Et puis, le mot s’est perdu avec le triomphe du capitalisme sur toutes les autres formes de production économique et la nouvelle jeunesse que les gadgets technologiques lui ont apportée.
Serait-ce le signe que l’aliénation a été tellement intériorisée par chaque individu qu’elle ne peut plus être objectivée ? Serait-ce sa ruse ultime, devenir une force que l’on ne peut pas nommer afin que l’on ne puisse plus la combattre ? Serait-elle devenue une partie de notre système parasympathique qui contrôle les activités involontaires des organes ?
Pas tout à fait, puisque nous la nommons encore, un peu, rarement, certes ; c’est mieux que rien. Toutefois, la tendance forte est là. Les mêmes outils qui nous libèrent des corvées en tant que producteurs, sont aussi ceux qui nous aliènent en tant que consommateurs.
Il faut donc continuer à nommer l’ennemi, « l’aliénation », cette dépossession de notre véritable personnalité au profit du…profit. Dans cette prise de liberté contre l’aliénation, l’utilisation du langage symbolique est essentielle. Un symbole ne signifie jamais une seule chose (s’il n’a qu’une seule signification, il s’agit d’un emblème) mais dispose, pour une seule représentation, d’une multitude de réseaux d’analogies. C’est un bon antidote contre l’aliénation. Pris dans ce mouvement symbolique, un produit aliénant peut se transformer en outil libérateur.
Ainsi, les religions, en tant qu’institutions humaines, servent à l’aliénation la plus accomplie ; les exemples abondent tant dans l’histoire que dans l’actualité. Toutefois, les messages qu’elles délivrent sont aussi une source de symboles et, une fois intégrés dans une vision libératrice, sont en capacité de devenir l’un des plus puissants moyens pour se libérer de l’aliénation.
Puisque nous sommes en période de Pâque juive (Pessa’h) et de Pâques chrétiennes, évoquons le message libératoire illustré par ces célébrations.
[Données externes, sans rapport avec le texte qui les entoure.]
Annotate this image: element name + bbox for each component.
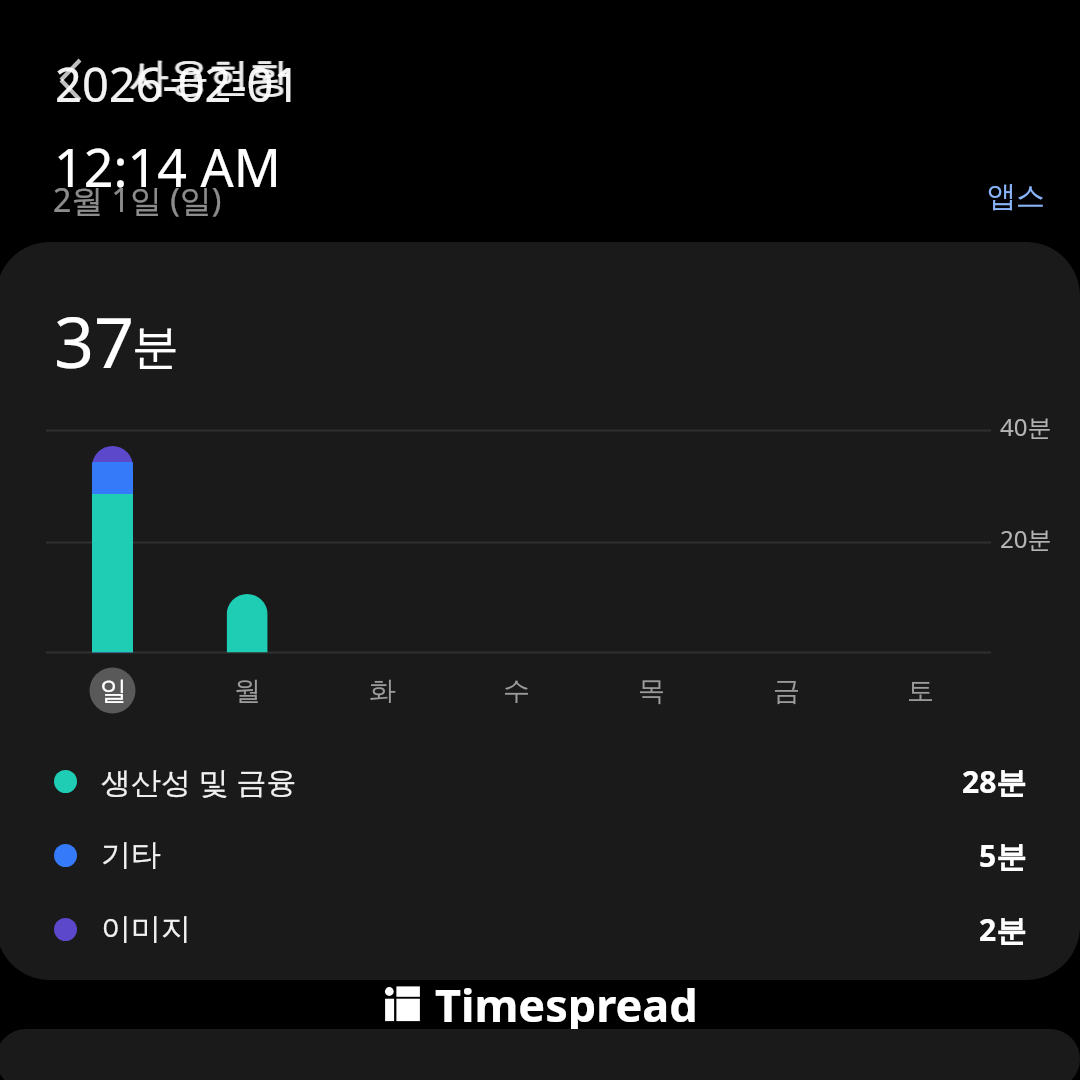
staticText: 이미지 <box>101 910 191 948</box>
button[interactable]: 기타 <box>0 818 1080 892</box>
button[interactable]: 일 <box>85 665 141 717</box>
staticText: 20분 <box>1000 522 1052 555</box>
staticText: 2026-02-01 <box>55 52 301 116</box>
button[interactable]: 화 <box>354 665 410 717</box>
button[interactable]: 이미지 <box>0 892 1080 966</box>
staticText: 5분 <box>979 835 1027 876</box>
staticText: 2월 1일 (일) <box>53 178 222 222</box>
button[interactable]: 월 <box>219 665 275 717</box>
button[interactable]: 앱스 <box>975 168 1057 225</box>
staticText: 일 <box>100 674 127 708</box>
staticText: 화 <box>369 674 396 708</box>
staticText: 사용현황 <box>130 52 290 102</box>
staticText: 수 <box>503 674 530 708</box>
staticText: 28분 <box>962 761 1027 802</box>
staticText: 12:14 AM <box>54 131 281 202</box>
button[interactable]: 목 <box>623 665 679 717</box>
button[interactable]: 토 <box>892 665 948 717</box>
staticText: 37 <box>54 293 135 388</box>
button[interactable]: 금 <box>758 665 814 717</box>
staticText: 기타 <box>101 836 161 874</box>
staticText: 사용현황 <box>129 52 289 102</box>
staticText: 생산성 및 금융 <box>101 761 297 802</box>
staticText: 목 <box>638 674 665 708</box>
staticText: 앱스 <box>987 178 1045 215</box>
staticText: 토 <box>907 674 934 708</box>
staticText: 사용현황 <box>128 52 288 102</box>
button[interactable]: 생산성 및 금융 <box>0 744 1080 818</box>
button[interactable]: 수 <box>488 665 544 717</box>
staticText: 2분 <box>979 909 1027 950</box>
button[interactable]: Back <box>33 52 109 128</box>
staticText: 40분 <box>1000 410 1052 443</box>
staticText: 월 <box>234 674 261 708</box>
staticText: 금 <box>773 674 800 708</box>
button[interactable]: Timespread <box>376 974 706 1030</box>
staticText: Timespread <box>435 974 698 1030</box>
staticText: 분 <box>132 318 179 377</box>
Pessa’h rappelle le départ du peuple juif d’Egypte et la fin de son esclavage, de son aliénation à la puissance pharaonique.
Les Pâques chrétiennes, elles, ne commémorent pas tant la crucifixion du Christ au moment de la Pâque juive que sa résurrection.
Dans les deux cas, c’est la victoire de la vie sur la mort qui est célébrée. Une victoire remportée aussi sur l’aliénation, cette porteuse de mort puisqu’elle tue la personnalité véritable pour l’assujettir à une puissance mercantile et manipulatrice. Celui qui est aliéné est un cadavre qui marche.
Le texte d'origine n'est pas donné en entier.